Friday, April 27, 2012

Day 117: Hush Little Baby

I'm feeling seriously sleep-deprived today. I'm tired. The kind of tired that makes it difficult to think long enough to string more than a few words together without making tyop after tpyo after ytpo. I'm used to a certain lack of sleep. My wife is, as well. Our lives are weird and strange and chaotic and demanding and filled with stress and tension and responsibilities--pretty much like everyone else's lives, so there's no complaining about it. No whining. Just dealing with it. Accepting it. Taking it as it comes and living with the headaches that literally come from not getting enough ZZZZs. It is what it is. 

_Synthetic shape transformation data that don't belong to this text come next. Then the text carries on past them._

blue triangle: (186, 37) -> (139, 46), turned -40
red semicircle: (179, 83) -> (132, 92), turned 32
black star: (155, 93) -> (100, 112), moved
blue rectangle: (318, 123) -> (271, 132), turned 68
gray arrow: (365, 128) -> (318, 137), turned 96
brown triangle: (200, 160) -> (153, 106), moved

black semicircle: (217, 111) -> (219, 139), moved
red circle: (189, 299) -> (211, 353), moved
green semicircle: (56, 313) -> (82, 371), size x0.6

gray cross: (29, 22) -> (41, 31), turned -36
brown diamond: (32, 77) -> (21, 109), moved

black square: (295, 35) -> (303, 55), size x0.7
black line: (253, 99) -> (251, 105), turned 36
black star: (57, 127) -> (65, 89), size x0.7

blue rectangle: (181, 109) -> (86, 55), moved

The positive side of lacking missing hours of sleep is that sometimes the reason it occurs is because I was providing comfort, namely to a child. Such was the case last night. I heard my little girl crying in her bed and was compelled to find out why. My wife is not any different in this regard, and she would have been the one to go to her aid if only she had heard her first, which is a great many cases she does. The worst sound in the world to me is a child crying in there bed in the middle of the night. It's never for a good reason. I suspect a nightmare was the source of my baby's discomfort last night. Sometimes it's because she's ill or wakes up in the dark confused or lonely. Whatever the reason, when I hear a cry in the middle of the night, it shoots a panic alarm off in my soul that's unlike any other feeling I've experienced. Last night wasn't filled with that type of panic, just the same amount of concern. 

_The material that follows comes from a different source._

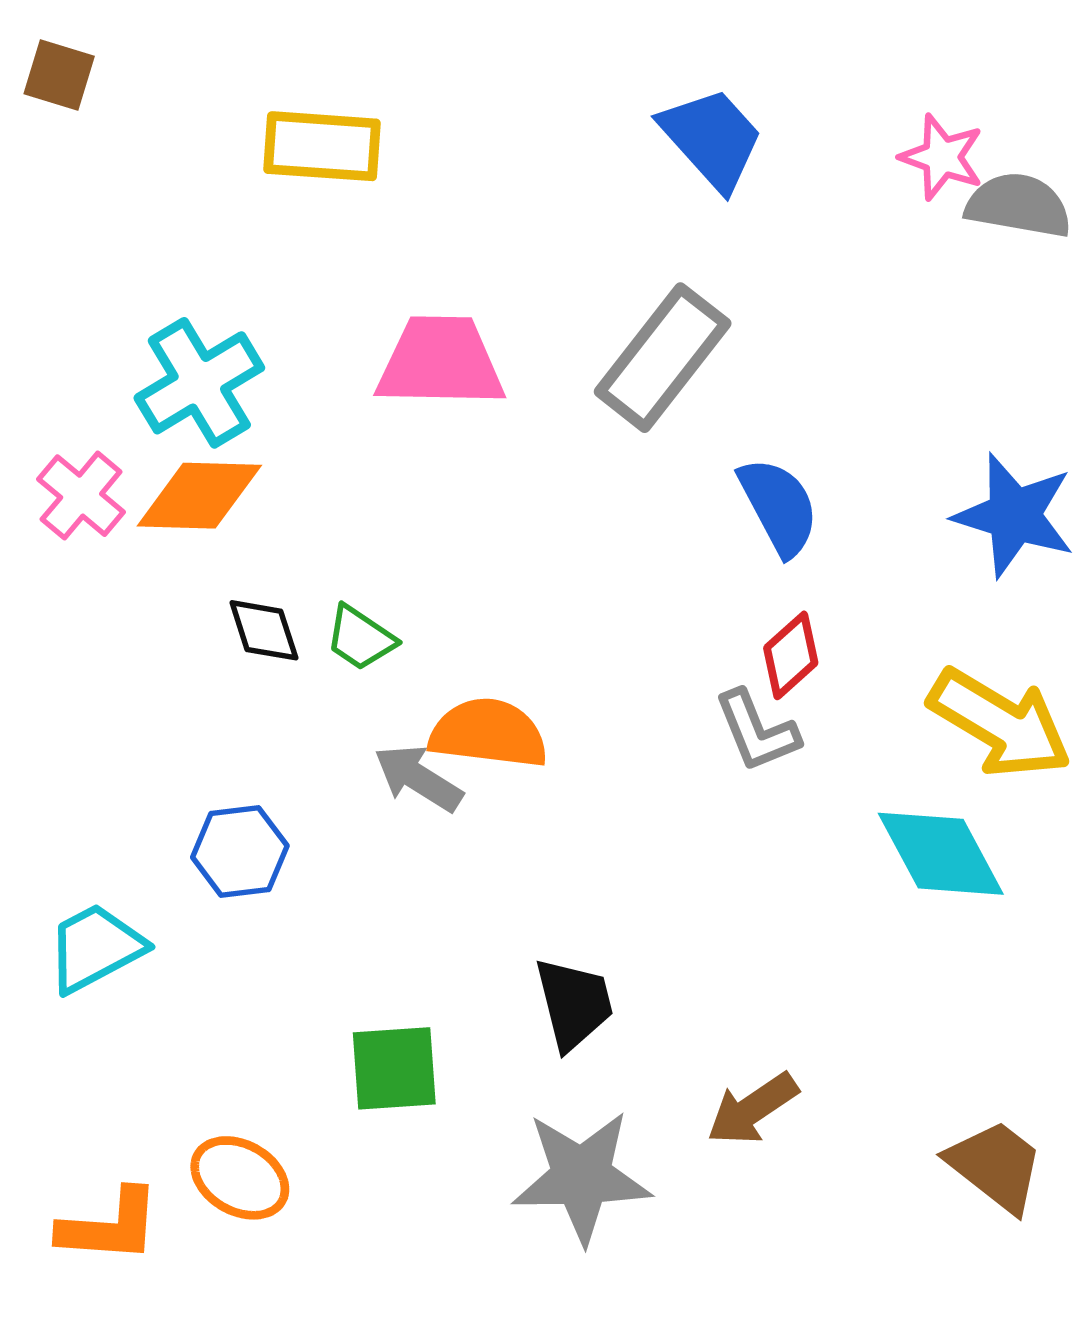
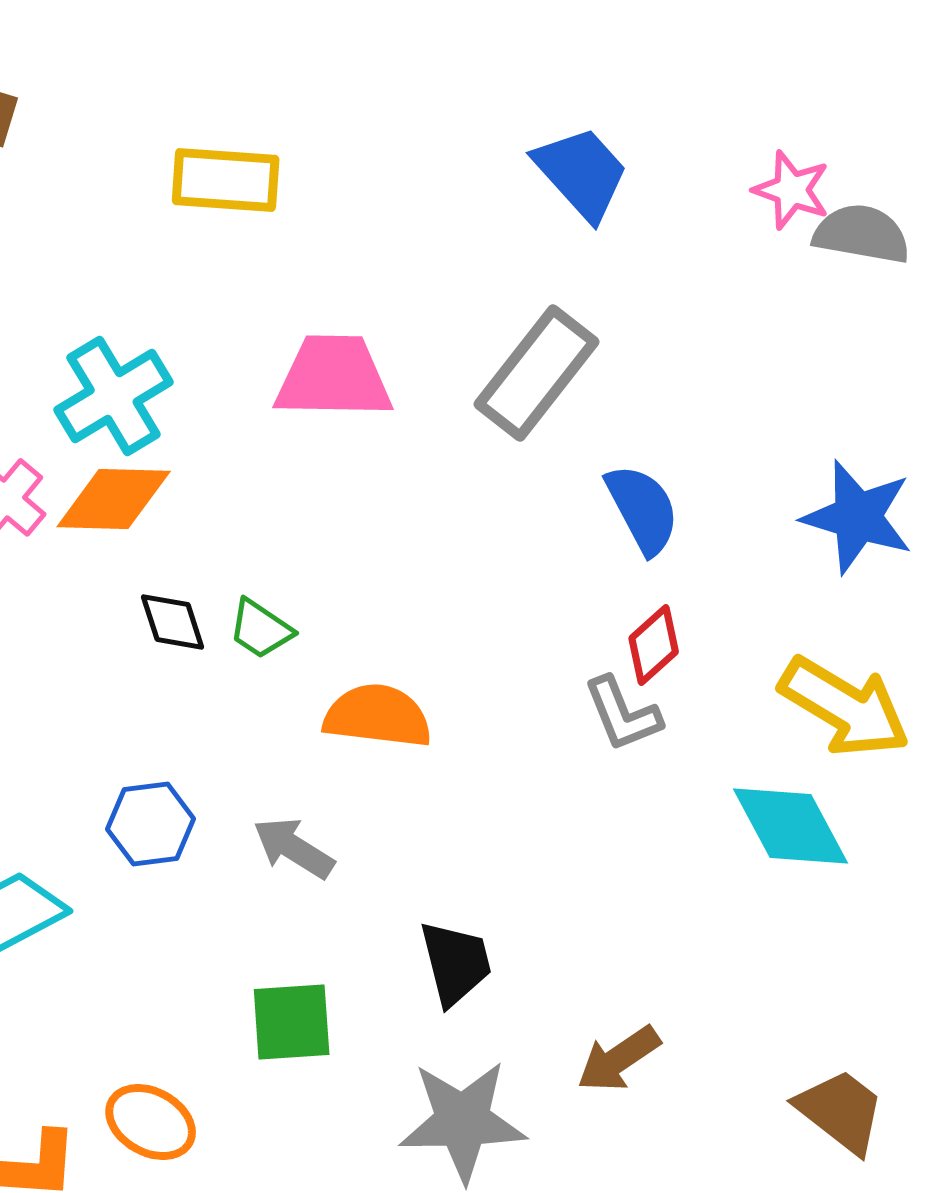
gray arrow: (418, 778) -> (294, 848), moved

The greatest feeling in the world for me as a parent is helping a child fall back to sleep. Just stroking their hair, humming or singing, telling a story, or even crawling into bed, snuggling up, and falling asleep for a few hours yourself. What power. What a gift. What a true means to relay compassion and warmth and security. That's all kids are looking for in a parent, after all, comfort and security. They just want to feel that everything is OK. They don't necessarily want to hear it. They want to feel it. They want to know the adult in their room is going to chase the shadow away. They want to know the mommy can explain what that noise was. They want the daddy to be there at the ready, willing to face down any dangers that should enter the door. They just a big, warm arm wrapped around them to keep them nice and tidy for a few hours. They want logic explained in a way they can understand. 


I don't function well without sleep. I'm pretty pathetic in fact. I make mistakes. I'm irritable. I slack and fall behind. My head hurts. My eyes can't focus. I'm a general mess. But I'll willingly go without if it means giving a few more hours back to a child. She deserves it, and I know she'll do the same for her kids.